- Given data:
╔══

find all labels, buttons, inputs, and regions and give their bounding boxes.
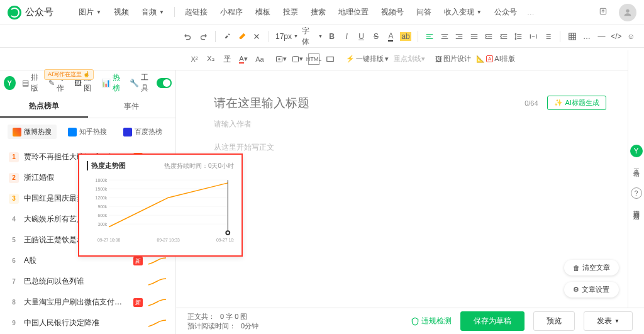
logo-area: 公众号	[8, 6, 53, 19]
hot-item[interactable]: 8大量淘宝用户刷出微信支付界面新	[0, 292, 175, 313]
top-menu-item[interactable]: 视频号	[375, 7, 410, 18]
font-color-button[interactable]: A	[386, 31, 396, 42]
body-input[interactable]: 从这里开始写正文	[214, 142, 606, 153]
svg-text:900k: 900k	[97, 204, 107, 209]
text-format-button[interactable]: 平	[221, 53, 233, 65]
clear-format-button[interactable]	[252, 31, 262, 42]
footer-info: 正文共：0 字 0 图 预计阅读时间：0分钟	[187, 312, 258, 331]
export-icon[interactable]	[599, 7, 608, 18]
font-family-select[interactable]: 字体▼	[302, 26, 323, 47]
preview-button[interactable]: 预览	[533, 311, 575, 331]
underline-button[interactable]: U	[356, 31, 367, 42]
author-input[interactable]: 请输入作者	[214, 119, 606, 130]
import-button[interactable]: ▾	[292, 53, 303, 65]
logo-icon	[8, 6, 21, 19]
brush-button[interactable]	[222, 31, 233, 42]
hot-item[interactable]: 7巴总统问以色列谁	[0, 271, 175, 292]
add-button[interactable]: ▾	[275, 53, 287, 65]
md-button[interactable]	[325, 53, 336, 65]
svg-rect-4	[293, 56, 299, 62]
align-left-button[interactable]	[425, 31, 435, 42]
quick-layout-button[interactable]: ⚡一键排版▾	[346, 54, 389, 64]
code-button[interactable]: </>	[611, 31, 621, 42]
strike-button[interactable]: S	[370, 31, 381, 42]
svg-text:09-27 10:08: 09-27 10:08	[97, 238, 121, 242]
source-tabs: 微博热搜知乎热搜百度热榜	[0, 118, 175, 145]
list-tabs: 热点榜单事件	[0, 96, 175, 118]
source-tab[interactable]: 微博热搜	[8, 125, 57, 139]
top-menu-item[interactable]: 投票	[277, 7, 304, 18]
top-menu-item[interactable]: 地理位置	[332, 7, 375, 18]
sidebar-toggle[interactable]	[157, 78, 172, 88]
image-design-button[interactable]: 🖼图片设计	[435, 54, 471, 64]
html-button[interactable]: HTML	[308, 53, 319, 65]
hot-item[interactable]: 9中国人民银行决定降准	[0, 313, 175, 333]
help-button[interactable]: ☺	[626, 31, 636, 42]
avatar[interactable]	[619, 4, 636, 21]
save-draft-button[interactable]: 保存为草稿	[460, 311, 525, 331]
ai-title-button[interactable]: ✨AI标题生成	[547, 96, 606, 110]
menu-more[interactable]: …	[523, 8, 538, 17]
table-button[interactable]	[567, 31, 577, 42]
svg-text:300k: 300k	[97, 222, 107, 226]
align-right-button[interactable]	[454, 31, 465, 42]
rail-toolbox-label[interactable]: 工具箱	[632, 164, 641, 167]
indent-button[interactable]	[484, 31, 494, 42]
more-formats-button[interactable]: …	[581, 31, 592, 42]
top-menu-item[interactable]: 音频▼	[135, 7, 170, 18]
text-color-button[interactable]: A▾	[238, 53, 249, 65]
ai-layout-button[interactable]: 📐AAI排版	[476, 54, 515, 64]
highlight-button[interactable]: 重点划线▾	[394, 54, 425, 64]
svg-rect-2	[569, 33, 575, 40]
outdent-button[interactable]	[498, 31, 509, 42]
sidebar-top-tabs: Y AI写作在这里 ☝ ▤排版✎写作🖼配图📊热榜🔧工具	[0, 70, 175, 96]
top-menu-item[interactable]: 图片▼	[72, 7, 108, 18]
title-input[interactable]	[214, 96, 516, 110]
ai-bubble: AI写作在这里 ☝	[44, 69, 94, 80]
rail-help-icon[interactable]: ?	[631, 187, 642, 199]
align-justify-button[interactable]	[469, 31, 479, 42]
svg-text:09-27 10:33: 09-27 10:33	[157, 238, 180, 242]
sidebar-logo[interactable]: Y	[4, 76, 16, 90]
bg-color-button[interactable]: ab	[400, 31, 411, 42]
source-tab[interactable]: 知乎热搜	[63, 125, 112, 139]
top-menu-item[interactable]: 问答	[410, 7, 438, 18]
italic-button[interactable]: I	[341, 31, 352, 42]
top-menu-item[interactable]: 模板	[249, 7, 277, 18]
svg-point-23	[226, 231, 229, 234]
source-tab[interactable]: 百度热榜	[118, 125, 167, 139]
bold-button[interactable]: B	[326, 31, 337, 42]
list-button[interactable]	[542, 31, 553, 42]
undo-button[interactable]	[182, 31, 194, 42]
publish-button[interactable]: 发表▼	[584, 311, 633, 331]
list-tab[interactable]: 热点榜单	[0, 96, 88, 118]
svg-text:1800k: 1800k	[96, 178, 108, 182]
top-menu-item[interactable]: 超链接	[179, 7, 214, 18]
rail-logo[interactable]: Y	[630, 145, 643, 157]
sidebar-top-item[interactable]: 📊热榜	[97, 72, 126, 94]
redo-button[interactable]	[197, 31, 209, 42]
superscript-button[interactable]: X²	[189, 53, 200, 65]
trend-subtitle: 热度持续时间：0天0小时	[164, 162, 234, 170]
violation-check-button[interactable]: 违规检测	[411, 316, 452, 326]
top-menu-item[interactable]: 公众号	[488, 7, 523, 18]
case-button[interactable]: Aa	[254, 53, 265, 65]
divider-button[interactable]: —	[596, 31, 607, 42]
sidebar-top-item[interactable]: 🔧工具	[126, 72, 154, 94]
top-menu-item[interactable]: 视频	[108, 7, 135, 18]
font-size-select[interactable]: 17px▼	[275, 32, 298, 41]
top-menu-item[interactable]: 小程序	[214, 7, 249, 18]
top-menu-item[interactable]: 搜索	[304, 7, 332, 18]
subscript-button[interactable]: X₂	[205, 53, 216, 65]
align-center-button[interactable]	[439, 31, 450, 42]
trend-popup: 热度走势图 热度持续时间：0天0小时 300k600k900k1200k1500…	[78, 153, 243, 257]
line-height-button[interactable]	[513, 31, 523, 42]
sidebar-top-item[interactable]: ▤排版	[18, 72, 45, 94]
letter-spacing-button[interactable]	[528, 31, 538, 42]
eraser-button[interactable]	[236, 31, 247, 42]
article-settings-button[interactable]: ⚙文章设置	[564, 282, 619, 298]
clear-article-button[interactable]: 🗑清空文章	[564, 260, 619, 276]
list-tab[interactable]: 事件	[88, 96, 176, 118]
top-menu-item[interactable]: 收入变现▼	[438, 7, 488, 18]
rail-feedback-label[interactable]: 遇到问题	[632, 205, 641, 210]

╚══

- Exercise directions: Since the listing holds pictures, return everything else in it exactly and omit those.

- Finished task:
find all labels, buttons, inputs, and regions and give their bounding boxes.
logo-area: 公众号	[8, 6, 53, 19]
hot-item[interactable]: 8大量淘宝用户刷出微信支付界面新	[0, 292, 175, 313]
top-menu-item[interactable]: 视频号	[375, 7, 410, 18]
font-color-button[interactable]: A	[386, 31, 396, 42]
body-input[interactable]: 从这里开始写正文	[214, 142, 606, 153]
svg-text:900k: 900k	[97, 204, 107, 209]
text-format-button[interactable]: 平	[221, 53, 233, 65]
clear-format-button[interactable]	[252, 31, 262, 42]
footer-info: 正文共：0 字 0 图 预计阅读时间：0分钟	[187, 312, 258, 331]
export-icon[interactable]	[599, 7, 608, 18]
font-family-select[interactable]: 字体▼	[302, 26, 323, 47]
preview-button[interactable]: 预览	[533, 311, 575, 331]
underline-button[interactable]: U	[356, 31, 367, 42]
author-input[interactable]: 请输入作者	[214, 119, 606, 130]
import-button[interactable]: ▾	[292, 53, 303, 65]
logo-icon	[8, 6, 21, 19]
brush-button[interactable]	[222, 31, 233, 42]
hot-item[interactable]: 7巴总统问以色列谁	[0, 271, 175, 292]
add-button[interactable]: ▾	[275, 53, 287, 65]
md-button[interactable]	[325, 53, 336, 65]
svg-rect-4	[293, 56, 299, 62]
align-left-button[interactable]	[425, 31, 435, 42]
quick-layout-button[interactable]: ⚡一键排版▾	[346, 54, 389, 64]
code-button[interactable]: </>	[611, 31, 621, 42]
strike-button[interactable]: S	[370, 31, 381, 42]
svg-text:09-27 10:08: 09-27 10:08	[97, 238, 121, 242]
source-tabs: 微博热搜知乎热搜百度热榜	[0, 118, 175, 145]
list-tabs: 热点榜单事件	[0, 96, 175, 118]
source-tab[interactable]: 微博热搜	[8, 125, 57, 139]
top-menu-item[interactable]: 投票	[277, 7, 304, 18]
top-menu-item[interactable]: 地理位置	[332, 7, 375, 18]
sidebar-toggle[interactable]	[157, 78, 172, 88]
image-design-button[interactable]: 🖼图片设计	[435, 54, 471, 64]
html-button[interactable]: HTML	[308, 53, 319, 65]
hot-item[interactable]: 9中国人民银行决定降准	[0, 313, 175, 333]
help-button[interactable]: ☺	[626, 31, 636, 42]
avatar[interactable]	[619, 4, 636, 21]
save-draft-button[interactable]: 保存为草稿	[460, 311, 525, 331]
ai-title-button[interactable]: ✨AI标题生成	[547, 96, 606, 110]
menu-more[interactable]: …	[523, 8, 538, 17]
table-button[interactable]	[567, 31, 577, 42]
svg-text:300k: 300k	[97, 222, 107, 226]
align-right-button[interactable]	[454, 31, 465, 42]
rail-toolbox-label[interactable]: 工具箱	[632, 164, 641, 167]
indent-button[interactable]	[484, 31, 494, 42]
more-formats-button[interactable]: …	[581, 31, 592, 42]
top-menu-item[interactable]: 音频▼	[135, 7, 170, 18]
text-color-button[interactable]: A▾	[238, 53, 249, 65]
ai-layout-button[interactable]: 📐AAI排版	[476, 54, 515, 64]
highlight-button[interactable]: 重点划线▾	[394, 54, 425, 64]
svg-rect-2	[569, 33, 575, 40]
outdent-button[interactable]	[498, 31, 509, 42]
sidebar-top-tabs: Y AI写作在这里 ☝ ▤排版✎写作🖼配图📊热榜🔧工具	[0, 70, 175, 96]
top-menu-item[interactable]: 图片▼	[72, 7, 108, 18]
title-input[interactable]	[214, 96, 516, 110]
ai-bubble: AI写作在这里 ☝	[44, 69, 94, 80]
rail-help-icon[interactable]: ?	[631, 187, 642, 199]
align-justify-button[interactable]	[469, 31, 479, 42]
svg-text:09-27 10:33: 09-27 10:33	[157, 238, 180, 242]
sidebar-logo[interactable]: Y	[4, 76, 16, 90]
bg-color-button[interactable]: ab	[400, 31, 411, 42]
source-tab[interactable]: 知乎热搜	[63, 125, 112, 139]
top-menu-item[interactable]: 问答	[410, 7, 438, 18]
italic-button[interactable]: I	[341, 31, 352, 42]
top-menu-item[interactable]: 模板	[249, 7, 277, 18]
svg-point-23	[226, 231, 229, 234]
source-tab[interactable]: 百度热榜	[118, 125, 167, 139]
bold-button[interactable]: B	[326, 31, 337, 42]
list-button[interactable]	[542, 31, 553, 42]
undo-button[interactable]	[182, 31, 194, 42]
publish-button[interactable]: 发表▼	[584, 311, 633, 331]
list-tab[interactable]: 热点榜单	[0, 96, 88, 118]
svg-text:1800k: 1800k	[96, 178, 108, 182]
top-menu-item[interactable]: 超链接	[179, 7, 214, 18]
rail-logo[interactable]: Y	[630, 145, 643, 157]
sidebar-top-item[interactable]: 📊热榜	[97, 72, 126, 94]
redo-button[interactable]	[197, 31, 209, 42]
superscript-button[interactable]: X²	[189, 53, 200, 65]
trend-subtitle: 热度持续时间：0天0小时	[164, 162, 234, 170]
violation-check-button[interactable]: 违规检测	[411, 316, 452, 326]
top-menu-item[interactable]: 公众号	[488, 7, 523, 18]
case-button[interactable]: Aa	[254, 53, 265, 65]
divider-button[interactable]: —	[596, 31, 607, 42]
sidebar-top-item[interactable]: 🔧工具	[126, 72, 154, 94]
top-menu-item[interactable]: 视频	[108, 7, 135, 18]
font-size-select[interactable]: 17px▼	[275, 32, 298, 41]
top-menu-item[interactable]: 小程序	[214, 7, 249, 18]
top-menu-item[interactable]: 搜索	[304, 7, 332, 18]
subscript-button[interactable]: X₂	[205, 53, 216, 65]
align-center-button[interactable]	[439, 31, 450, 42]
trend-popup: 热度走势图 热度持续时间：0天0小时 300k600k900k1200k1500…	[78, 153, 243, 257]
line-height-button[interactable]	[513, 31, 523, 42]
sidebar-top-item[interactable]: ▤排版	[18, 72, 45, 94]
letter-spacing-button[interactable]	[528, 31, 538, 42]
eraser-button[interactable]	[236, 31, 247, 42]
article-settings-button[interactable]: ⚙文章设置	[564, 282, 619, 298]
clear-article-button[interactable]: 🗑清空文章	[564, 260, 619, 276]
list-tab[interactable]: 事件	[88, 96, 176, 118]
top-menu-item[interactable]: 收入变现▼	[438, 7, 488, 18]
rail-feedback-label[interactable]: 遇到问题	[632, 205, 641, 210]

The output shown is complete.